4 mai 2021 — Le Royaume-Uni, on le sait, est le paradis des fantômes. Habitués le plus souvent aux châteaux, visiblement cette fois, l’un d’entre eux préfère un Pub de la ville de Keswick au nord-ouest de l’Angleterre. C’est dans tous les cas ce que révèlent les images « singulières » d’une caméra de sécurité du Tw Dogs, sur lesquelles on peut apercevoir une lumière étrange que les employés de l’établissement soupçonnent d’être un fantôme. Selon les médias locaux qui se sont emparés de l’affaire, la vidéo, pour la moins étrange, a été enregistrée un soir de la semaine dernière après la fermeture du bar.

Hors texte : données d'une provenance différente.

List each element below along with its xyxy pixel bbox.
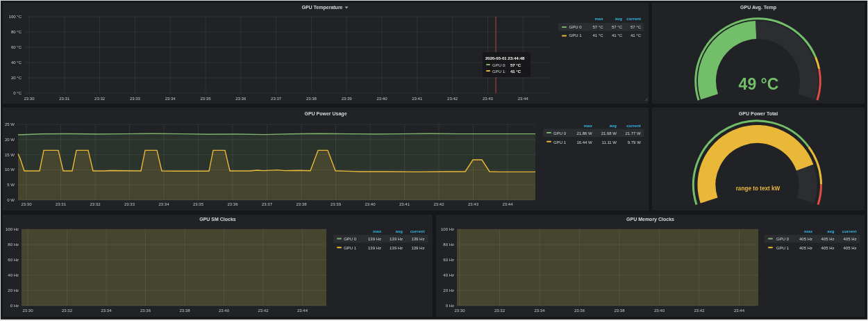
svg-text:23:36: 23:36 [227, 202, 238, 206]
svg-text:23:42: 23:42 [447, 97, 458, 101]
svg-text:23:38: 23:38 [614, 308, 625, 313]
svg-text:40 Hz: 40 Hz [8, 273, 19, 277]
svg-text:0 °C: 0 °C [13, 91, 22, 95]
svg-text:10 W: 10 W [5, 167, 15, 172]
svg-text:9.79 W: 9.79 W [628, 140, 641, 145]
svg-text:23:42: 23:42 [694, 308, 705, 313]
svg-text:GPU 0: GPU 0 [776, 237, 790, 241]
svg-text:23:34: 23:34 [165, 97, 176, 101]
svg-text:23:33: 23:33 [124, 202, 135, 206]
svg-text:GPU 1:: GPU 1: [492, 69, 506, 74]
svg-text:23:36: 23:36 [235, 97, 247, 101]
svg-text:GPU Memory Clocks: GPU Memory Clocks [626, 217, 674, 222]
svg-text:20 Hz: 20 Hz [8, 288, 19, 293]
svg-text:23:40: 23:40 [376, 97, 387, 101]
svg-text:57 °C: 57 °C [592, 25, 603, 29]
svg-text:23:44: 23:44 [734, 308, 745, 313]
svg-text:405 Hz: 405 Hz [843, 246, 856, 250]
svg-text:40 Hz: 40 Hz [443, 273, 454, 277]
svg-text:23:31: 23:31 [59, 97, 70, 101]
svg-text:23:39: 23:39 [342, 97, 353, 101]
svg-text:60 °C: 60 °C [11, 45, 22, 49]
svg-text:23:41: 23:41 [412, 97, 423, 101]
svg-text:GPU SM Clocks: GPU SM Clocks [199, 217, 236, 222]
svg-text:GPU 1: GPU 1 [776, 246, 790, 250]
svg-text:23:38: 23:38 [179, 308, 190, 313]
svg-text:23:30: 23:30 [24, 97, 35, 101]
svg-text:23:32: 23:32 [494, 308, 506, 313]
svg-text:GPU Avg. Temp: GPU Avg. Temp [740, 5, 776, 10]
svg-text:23:30: 23:30 [21, 202, 32, 206]
svg-text:57 °C: 57 °C [510, 63, 521, 67]
svg-text:current: current [626, 17, 641, 21]
svg-text:23:38: 23:38 [296, 202, 307, 206]
svg-text:0 Hz: 0 Hz [446, 304, 454, 308]
svg-text:23:34: 23:34 [158, 202, 169, 206]
svg-text:57 °C: 57 °C [631, 25, 642, 29]
svg-text:0 W: 0 W [7, 198, 15, 202]
svg-text:GPU 0:: GPU 0: [492, 63, 506, 67]
svg-text:40 °C: 40 °C [11, 60, 22, 65]
svg-text:405 Hz: 405 Hz [821, 246, 834, 250]
svg-text:23:44: 23:44 [297, 308, 308, 313]
svg-text:max: max [594, 17, 603, 21]
svg-text:23:36: 23:36 [574, 308, 585, 313]
svg-text:current: current [626, 124, 641, 128]
svg-text:23:38: 23:38 [306, 97, 317, 101]
svg-text:60 Hz: 60 Hz [443, 258, 454, 262]
svg-text:23:42: 23:42 [433, 202, 444, 206]
svg-text:avg: avg [615, 17, 623, 21]
svg-text:2020-05-01 23:44:48: 2020-05-01 23:44:48 [485, 56, 525, 60]
svg-text:23:40: 23:40 [219, 308, 230, 313]
svg-text:80 Hz: 80 Hz [443, 242, 454, 247]
svg-text:139 Hz: 139 Hz [390, 246, 403, 250]
svg-text:139 Hz: 139 Hz [390, 237, 403, 241]
svg-text:GPU Temperature: GPU Temperature [302, 5, 343, 10]
svg-text:23:40: 23:40 [365, 202, 376, 206]
svg-text:23:32: 23:32 [62, 308, 73, 313]
svg-text:57 °C: 57 °C [612, 25, 623, 29]
svg-text:100 Hz: 100 Hz [441, 227, 454, 231]
svg-text:23:44: 23:44 [502, 202, 513, 206]
svg-text:GPU 0: GPU 0 [569, 25, 583, 29]
svg-text:23:33: 23:33 [130, 97, 141, 101]
svg-text:23:42: 23:42 [258, 308, 269, 313]
svg-text:23:32: 23:32 [90, 202, 101, 206]
svg-text:15 W: 15 W [5, 153, 15, 157]
svg-text:23:35: 23:35 [200, 97, 211, 101]
svg-text:GPU 0: GPU 0 [553, 131, 567, 135]
svg-text:21.77 W: 21.77 W [625, 131, 641, 135]
svg-text:21.68 W: 21.68 W [601, 131, 617, 135]
svg-text:80 °C: 80 °C [11, 30, 22, 34]
svg-text:avg: avg [827, 229, 835, 233]
svg-text:23:34: 23:34 [101, 308, 112, 313]
svg-text:avg: avg [610, 124, 617, 128]
svg-text:max: max [584, 124, 593, 128]
svg-text:23:43: 23:43 [483, 97, 494, 101]
svg-text:23:43: 23:43 [468, 202, 479, 206]
svg-text:405 Hz: 405 Hz [821, 237, 834, 241]
svg-text:41 °C: 41 °C [631, 33, 642, 38]
svg-text:GPU Power Total: GPU Power Total [739, 111, 778, 116]
svg-text:16.44 W: 16.44 W [576, 140, 592, 145]
svg-text:avg: avg [396, 229, 403, 233]
svg-text:0 Hz: 0 Hz [10, 304, 19, 308]
svg-text:23:39: 23:39 [331, 202, 342, 206]
svg-text:23:34: 23:34 [534, 308, 545, 313]
svg-text:41 °C: 41 °C [510, 69, 521, 74]
svg-text:GPU Power Usage: GPU Power Usage [304, 111, 347, 117]
svg-text:41 °C: 41 °C [612, 33, 623, 38]
svg-text:139 Hz: 139 Hz [411, 246, 424, 250]
svg-text:23:30: 23:30 [22, 308, 33, 313]
svg-text:max: max [373, 229, 382, 233]
svg-text:current: current [842, 229, 857, 233]
svg-text:20 W: 20 W [5, 138, 15, 142]
svg-text:23:40: 23:40 [654, 308, 665, 313]
svg-text:23:31: 23:31 [56, 202, 67, 206]
svg-text:GPU 1: GPU 1 [344, 246, 357, 250]
svg-text:current: current [410, 229, 425, 233]
svg-text:100 °C: 100 °C [9, 15, 22, 19]
svg-text:23:30: 23:30 [454, 308, 465, 313]
svg-text:23:37: 23:37 [271, 97, 282, 101]
svg-text:5 W: 5 W [7, 183, 15, 187]
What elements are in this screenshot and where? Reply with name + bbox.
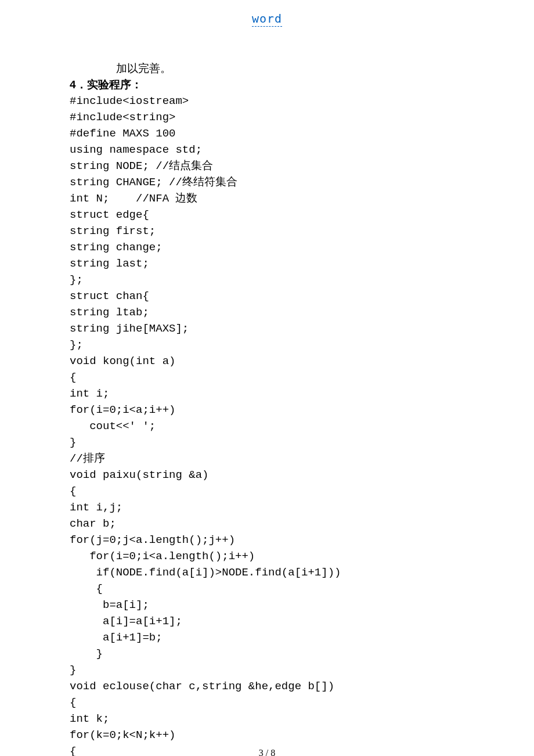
code-line: void kong(int a) xyxy=(70,353,476,369)
code-line: a[i]=a[i+1]; xyxy=(70,613,476,629)
code-line: //排序 xyxy=(70,451,476,467)
code-line: { xyxy=(70,483,476,499)
code-line: { xyxy=(70,369,476,386)
code-line: int k; xyxy=(70,711,476,727)
code-line: struct edge{ xyxy=(70,207,476,223)
code-line: #include<iostream> xyxy=(70,93,476,109)
code-line: string jihe[MAXS]; xyxy=(70,321,476,337)
code-line: string change; xyxy=(70,239,476,255)
code-line: for(i=0;i<a;i++) xyxy=(70,402,476,418)
code-line: string CHANGE; //终结符集合 xyxy=(70,174,476,190)
code-line: using namespace std; xyxy=(70,142,476,158)
section-title: 4．实验程序： xyxy=(70,77,476,93)
intro-text: 加以完善。 xyxy=(70,60,476,77)
code-line: struct chan{ xyxy=(70,288,476,304)
code-line: } xyxy=(70,646,476,662)
code-line: }; xyxy=(70,272,476,288)
code-line: } xyxy=(70,662,476,678)
code-line: a[i+1]=b; xyxy=(70,629,476,646)
header-link-container: word xyxy=(0,12,534,26)
code-line: string NODE; //结点集合 xyxy=(70,158,476,174)
page-footer: 3 / 8 xyxy=(0,748,534,756)
code-line: b=a[i]; xyxy=(70,597,476,613)
code-line: string last; xyxy=(70,255,476,272)
code-line: int i; xyxy=(70,386,476,402)
code-line: #include<string> xyxy=(70,109,476,125)
code-line: for(k=0;k<N;k++) xyxy=(70,727,476,743)
code-line: char b; xyxy=(70,516,476,532)
code-line: { xyxy=(70,581,476,597)
code-line: for(i=0;i<a.length();i++) xyxy=(70,548,476,564)
code-line: #define MAXS 100 xyxy=(70,125,476,142)
page-number: 3 / 8 xyxy=(259,748,275,756)
code-line: int i,j; xyxy=(70,499,476,516)
code-line: if(NODE.find(a[i])>NODE.find(a[i+1])) xyxy=(70,564,476,581)
document-page: word 加以完善。 4．实验程序： #include<iostream> #i… xyxy=(0,0,534,756)
code-line: string first; xyxy=(70,223,476,239)
code-line: int N; //NFA 边数 xyxy=(70,190,476,207)
code-line: for(j=0;j<a.length();j++) xyxy=(70,532,476,548)
code-line: } xyxy=(70,434,476,451)
code-line: string ltab; xyxy=(70,304,476,321)
word-link[interactable]: word xyxy=(252,12,282,27)
content-area: 加以完善。 4．实验程序： #include<iostream> #includ… xyxy=(0,60,534,756)
code-line: void eclouse(char c,string &he,edge b[]) xyxy=(70,678,476,694)
code-line: }; xyxy=(70,337,476,353)
code-line: { xyxy=(70,694,476,711)
code-line: void paixu(string &a) xyxy=(70,467,476,483)
code-line: cout<<' '; xyxy=(70,418,476,434)
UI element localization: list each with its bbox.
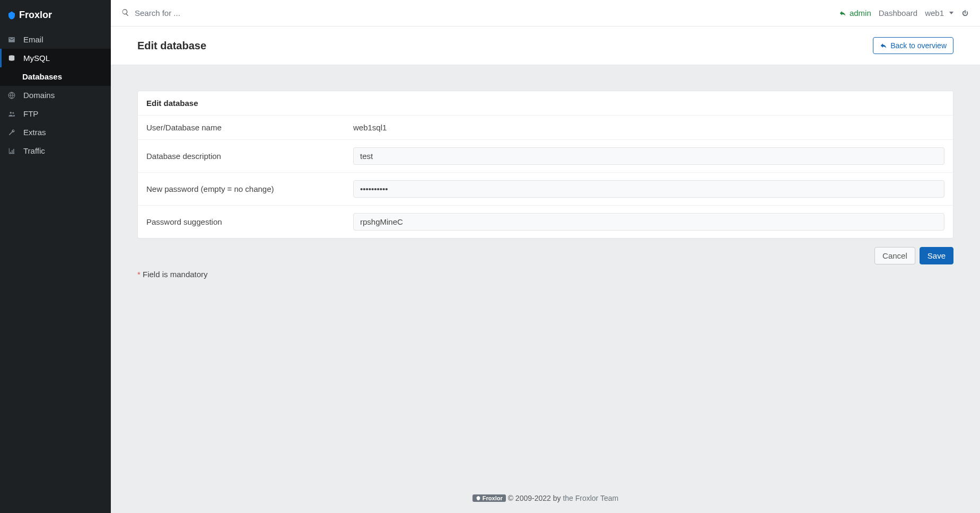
user-menu[interactable]: web1 [925, 8, 953, 17]
input-description[interactable] [353, 147, 944, 165]
page-title: Edit database [137, 40, 206, 52]
sidebar-nav: Email MySQL Databases Domains [0, 30, 111, 160]
froxlor-badge-icon [476, 496, 481, 501]
footer-team-link[interactable]: the Froxlor Team [563, 494, 618, 502]
sidebar-item-mysql[interactable]: MySQL [0, 49, 111, 67]
reply-icon [839, 10, 846, 17]
search-icon [121, 8, 129, 18]
wrench-icon [7, 128, 16, 137]
mandatory-note: * Field is mandatory [137, 270, 953, 279]
row-password: New password (empty = no change) [138, 172, 953, 205]
dashboard-link[interactable]: Dashboard [879, 8, 917, 17]
label-db-name: User/Database name [146, 123, 353, 132]
footer: Froxlor © 2009-2022 by the Froxlor Team [111, 487, 980, 513]
sidebar-item-traffic[interactable]: Traffic [0, 141, 111, 160]
topbar: admin Dashboard web1 [111, 0, 980, 26]
admin-link-label: admin [850, 8, 871, 17]
back-button-label: Back to overview [890, 41, 947, 50]
save-button[interactable]: Save [920, 247, 953, 264]
sidebar-item-label: Traffic [23, 146, 45, 155]
value-db-name: web1sql1 [353, 123, 387, 132]
card-header: Edit database [138, 91, 953, 115]
topbar-right: admin Dashboard web1 [839, 8, 969, 17]
footer-copyright: © 2009-2022 by [508, 494, 563, 502]
label-password: New password (empty = no change) [146, 184, 353, 193]
sidebar-item-label: Extras [23, 128, 46, 137]
sidebar-item-domains[interactable]: Domains [0, 86, 111, 104]
row-password-suggestion: Password suggestion [138, 205, 953, 238]
caret-down-icon [949, 12, 953, 14]
row-db-name: User/Database name web1sql1 [138, 115, 953, 139]
admin-link[interactable]: admin [839, 8, 871, 17]
envelope-icon [7, 36, 16, 44]
svg-point-3 [12, 112, 14, 113]
brand-name: Froxlor [19, 10, 52, 21]
page-header: Edit database Back to overview [111, 26, 980, 65]
sidebar-item-label: MySQL [23, 54, 50, 63]
chart-icon [7, 147, 16, 155]
users-icon [7, 110, 16, 118]
reply-icon [880, 42, 887, 49]
logout-button[interactable] [961, 9, 969, 17]
sidebar-item-label: Email [23, 35, 43, 44]
cancel-button[interactable]: Cancel [874, 247, 915, 264]
search-group [121, 8, 839, 18]
label-description: Database description [146, 152, 353, 161]
input-password[interactable] [353, 180, 944, 198]
mandatory-text: Field is mandatory [143, 270, 208, 279]
svg-point-2 [10, 111, 12, 113]
sidebar-item-ftp[interactable]: FTP [0, 104, 111, 123]
database-icon [7, 54, 16, 63]
sidebar-subitem-databases[interactable]: Databases [0, 67, 111, 86]
sidebar-subitem-label: Databases [22, 72, 62, 81]
brand-logo[interactable]: Froxlor [0, 0, 111, 30]
content: Edit database User/Database name web1sql… [111, 65, 980, 487]
power-icon [961, 9, 969, 17]
form-actions: Cancel Save [137, 247, 953, 264]
sidebar-item-extras[interactable]: Extras [0, 123, 111, 141]
mandatory-star: * [137, 270, 141, 279]
footer-badge-text: Froxlor [483, 495, 503, 501]
sidebar: Froxlor Email MySQL Databases [0, 0, 111, 513]
globe-icon [7, 91, 16, 100]
sidebar-item-email[interactable]: Email [0, 30, 111, 49]
footer-badge: Froxlor [472, 494, 506, 502]
search-input[interactable] [135, 8, 294, 17]
sidebar-item-label: FTP [23, 109, 38, 118]
label-password-suggestion: Password suggestion [146, 217, 353, 226]
input-password-suggestion[interactable] [353, 213, 944, 231]
dashboard-link-label: Dashboard [879, 8, 917, 17]
froxlor-logo-icon [7, 11, 16, 20]
edit-database-card: Edit database User/Database name web1sql… [137, 91, 953, 238]
row-description: Database description [138, 139, 953, 172]
sidebar-item-label: Domains [23, 91, 55, 100]
user-menu-label: web1 [925, 8, 944, 17]
back-to-overview-button[interactable]: Back to overview [873, 37, 953, 54]
main-area: admin Dashboard web1 Edit database Back … [111, 0, 980, 513]
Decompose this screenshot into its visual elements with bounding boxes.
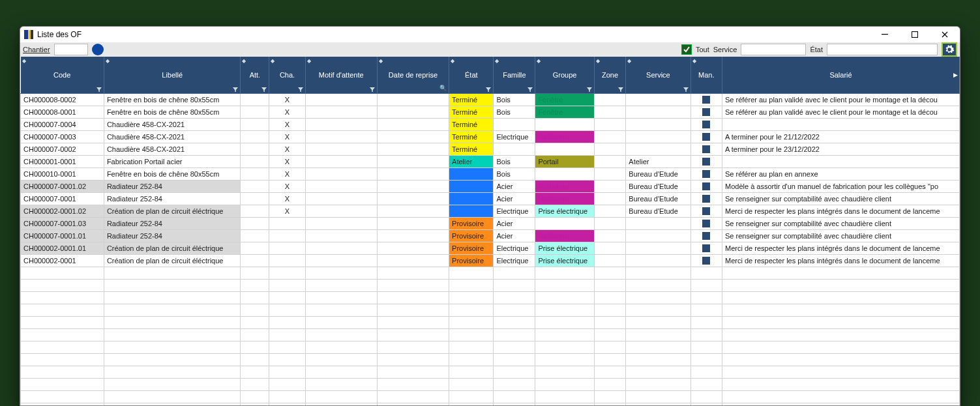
cell[interactable]: Acier xyxy=(494,229,535,242)
cell[interactable] xyxy=(690,254,722,267)
cell[interactable] xyxy=(535,143,594,155)
cell[interactable]: Chaudière 458-CX-2021 xyxy=(104,118,240,130)
cell[interactable] xyxy=(626,229,690,242)
cell[interactable] xyxy=(305,205,377,217)
cell[interactable] xyxy=(626,143,690,155)
cell[interactable] xyxy=(269,254,305,267)
cell[interactable]: CH000007-0002 xyxy=(21,143,104,155)
cell[interactable] xyxy=(690,106,722,118)
chantier-lookup-button[interactable] xyxy=(92,44,104,55)
cell[interactable] xyxy=(626,130,690,143)
cell[interactable]: Bureau d'Etude xyxy=(626,180,690,192)
cell[interactable]: CH000007-0001.03 xyxy=(21,217,104,229)
cell[interactable] xyxy=(305,130,377,143)
cell[interactable]: CH000007-0001.01 xyxy=(21,229,104,242)
cell[interactable]: Bureau d'Etude xyxy=(626,192,690,205)
cell[interactable]: Acier xyxy=(494,192,535,205)
cell[interactable]: Bois xyxy=(494,93,535,106)
column-header[interactable]: ◆Code xyxy=(21,57,104,93)
cell[interactable]: Acier xyxy=(494,217,535,229)
cell[interactable]: X xyxy=(269,167,305,180)
service-input[interactable] xyxy=(741,44,806,55)
table-row[interactable]: CH000007-0001.03Radiateur 252-84Provisoi… xyxy=(21,217,960,229)
cell[interactable]: Electrique xyxy=(494,130,535,143)
cell[interactable]: Radiateur xyxy=(535,192,594,205)
cell[interactable] xyxy=(594,180,626,192)
cell[interactable] xyxy=(594,242,626,254)
cell[interactable] xyxy=(305,106,377,118)
cell[interactable]: Acier xyxy=(494,180,535,192)
cell[interactable] xyxy=(626,93,690,106)
cell[interactable]: Electrique xyxy=(494,205,535,217)
column-header[interactable]: ◆Service xyxy=(626,57,690,93)
cell[interactable] xyxy=(594,205,626,217)
cell[interactable]: Se référer au plan en annexe xyxy=(722,167,960,180)
cell[interactable]: CH000001-0001 xyxy=(21,155,104,167)
cell[interactable] xyxy=(269,229,305,242)
cell[interactable]: Se renseigner sur comptabilité avec chau… xyxy=(722,229,960,242)
cell[interactable] xyxy=(690,229,722,242)
cell[interactable]: A terminer pour le 21/12/2022 xyxy=(722,130,960,143)
cell[interactable]: Bois xyxy=(494,106,535,118)
cell[interactable] xyxy=(305,217,377,229)
cell[interactable] xyxy=(594,155,626,167)
cell[interactable] xyxy=(305,229,377,242)
cell[interactable]: Merci de respecter les plans intégrés da… xyxy=(722,205,960,217)
cell[interactable]: Fenêtre en bois de chêne 80x55cm xyxy=(104,167,240,180)
cell[interactable]: A terminer pour le 23/12/2022 xyxy=(722,143,960,155)
cell[interactable]: Fenêtre xyxy=(535,93,594,106)
cell[interactable] xyxy=(377,192,449,205)
cell[interactable] xyxy=(241,118,269,130)
cell[interactable] xyxy=(594,118,626,130)
table-row[interactable]: CH000001-0001Fabrication Portail acierXA… xyxy=(21,155,960,167)
table-row[interactable]: CH000007-0001.01Radiateur 252-84Provisoi… xyxy=(21,229,960,242)
cell[interactable] xyxy=(241,242,269,254)
cell[interactable]: Radiateur xyxy=(535,229,594,242)
cell[interactable] xyxy=(594,229,626,242)
cell[interactable]: CH000007-0001 xyxy=(21,192,104,205)
column-header[interactable]: ◆État xyxy=(449,57,494,93)
cell[interactable] xyxy=(377,93,449,106)
cell[interactable] xyxy=(241,205,269,217)
cell[interactable]: X xyxy=(269,106,305,118)
cell[interactable]: X xyxy=(269,180,305,192)
cell[interactable] xyxy=(722,155,960,167)
cell[interactable]: X xyxy=(269,192,305,205)
cell[interactable] xyxy=(377,180,449,192)
cell[interactable] xyxy=(594,167,626,180)
cell[interactable] xyxy=(241,155,269,167)
table-row[interactable]: CH000007-0001Radiateur 252-84XBEAcierRad… xyxy=(21,192,960,205)
column-header[interactable]: ◆Date de reprise🔍 xyxy=(377,57,449,93)
cell[interactable]: CH000007-0003 xyxy=(21,130,104,143)
cell[interactable]: CH000002-0001 xyxy=(21,254,104,267)
cell[interactable]: Chaudière 458-CX-2021 xyxy=(104,143,240,155)
cell[interactable] xyxy=(377,205,449,217)
cell[interactable]: Radiateur xyxy=(535,130,594,143)
cell[interactable]: Se référer au plan validé avec le client… xyxy=(722,106,960,118)
cell[interactable]: Bureau d'Etude xyxy=(626,205,690,217)
cell[interactable] xyxy=(377,254,449,267)
cell[interactable]: Terminé xyxy=(449,106,494,118)
column-header[interactable]: Salarié▶ xyxy=(722,57,960,93)
cell[interactable] xyxy=(594,130,626,143)
column-header[interactable]: ◆Zone xyxy=(594,57,626,93)
cell[interactable] xyxy=(305,118,377,130)
cell[interactable]: BE xyxy=(449,180,494,192)
column-header[interactable]: ◆Groupe xyxy=(535,57,594,93)
cell[interactable]: X xyxy=(269,130,305,143)
chantier-input[interactable] xyxy=(54,44,88,55)
cell[interactable] xyxy=(690,143,722,155)
cell[interactable] xyxy=(690,242,722,254)
cell[interactable]: Provisoire xyxy=(449,242,494,254)
cell[interactable]: Atelier xyxy=(626,155,690,167)
cell[interactable]: Radiateur 252-84 xyxy=(104,180,240,192)
table-row[interactable]: CH000010-0001Fenêtre en bois de chêne 80… xyxy=(21,167,960,180)
cell[interactable] xyxy=(377,130,449,143)
cell[interactable] xyxy=(241,106,269,118)
column-header[interactable]: ◆Att. xyxy=(241,57,269,93)
cell[interactable]: Modèle à assortir d'un manuel de fabrica… xyxy=(722,180,960,192)
cell[interactable]: Fenêtre en bois de chêne 80x55cm xyxy=(104,93,240,106)
cell[interactable] xyxy=(377,217,449,229)
cell[interactable] xyxy=(626,242,690,254)
table-row[interactable]: CH000007-0004Chaudière 458-CX-2021XTermi… xyxy=(21,118,960,130)
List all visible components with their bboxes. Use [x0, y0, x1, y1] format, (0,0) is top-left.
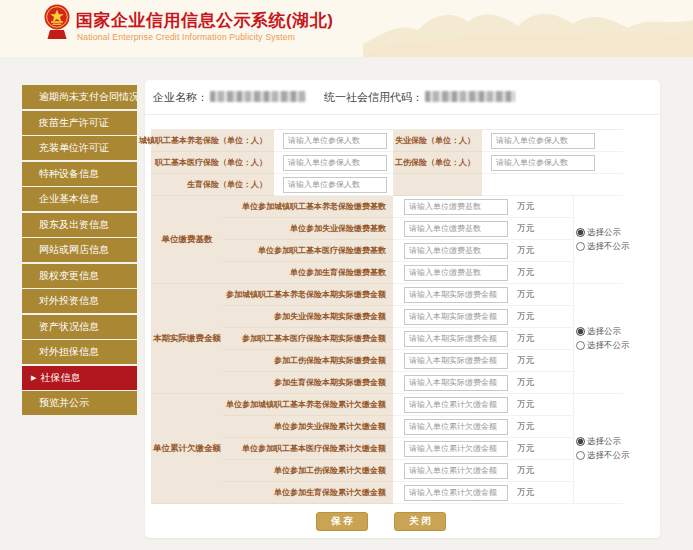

C’est en visionnant le flux de vidéosurveillance du pub, que Sharon Hankin, employée de longue date de l’établissement, a remarqué une étrange perturbation qui l’a surprise. Sur la vidéo, (voir ci-dessous), on peut apercevoir deux formes lumineuses très brillantes, que certains vont appeler « orbes » qui semblent être connectées et qui bougent à l’entrée de la terrasse extérieure. Malgré la piètre qualité de la vidéo, Sharon Hankin reste persuadée que nous sommes face à un fantôme : « On peut voir le contour d’un corps et il semble qu’il y ait une tête et des jambes. A la fin, on peut même voir un bras se balancer ».

Devant un tel intérêt de la part de son employée, le propriétaire Peter Harding a brièvement enquêté sans rien trouver d’anormal à tout cela. Il rappelle juste qu’il vient de commencer les travaux d’installation d’un auvent à l’extérieur du bâtiment afin de fournir une sorte de terrasse à ses clients. C’est, selon lui, ce qui aurait pu attirer le « fantôme » en question. Peter Harding a aussi ajouté que comme beaucoup d’établissements de ce type en Angleterre, le Twa Dogs Inn a un fantôme résident qui se cache dans ses murs…Ce dernier est peut-être venu vérifier l’avancée des travaux. Un ancien chef de chantier peut-être ?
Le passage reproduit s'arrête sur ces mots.